> **EXERCISE DESCRIPTION**: The answer must be every line of the records in which the string "that" appears.

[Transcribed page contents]
╔══

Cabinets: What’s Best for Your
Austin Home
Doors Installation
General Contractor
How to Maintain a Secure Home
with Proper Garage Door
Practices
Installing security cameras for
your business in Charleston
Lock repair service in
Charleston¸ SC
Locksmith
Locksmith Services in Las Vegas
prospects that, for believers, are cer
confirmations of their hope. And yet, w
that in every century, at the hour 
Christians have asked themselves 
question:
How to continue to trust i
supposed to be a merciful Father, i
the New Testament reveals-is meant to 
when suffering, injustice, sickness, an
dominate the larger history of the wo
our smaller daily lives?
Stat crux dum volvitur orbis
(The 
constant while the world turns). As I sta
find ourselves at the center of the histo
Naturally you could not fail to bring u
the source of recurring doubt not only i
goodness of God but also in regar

╚══
╔══

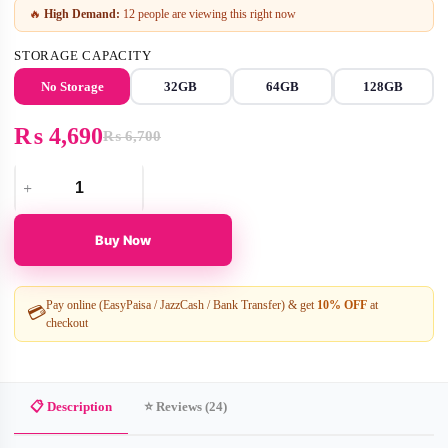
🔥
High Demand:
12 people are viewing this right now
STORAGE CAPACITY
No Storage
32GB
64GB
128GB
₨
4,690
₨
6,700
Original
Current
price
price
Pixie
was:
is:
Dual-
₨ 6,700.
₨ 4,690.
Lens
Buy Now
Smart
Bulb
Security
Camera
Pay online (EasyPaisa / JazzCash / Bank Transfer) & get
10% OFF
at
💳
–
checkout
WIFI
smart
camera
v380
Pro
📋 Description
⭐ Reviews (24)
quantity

╚══

> **COMPLETED EXERCISE**:
prospects that, for believers, are cer
that in every century, at the hour 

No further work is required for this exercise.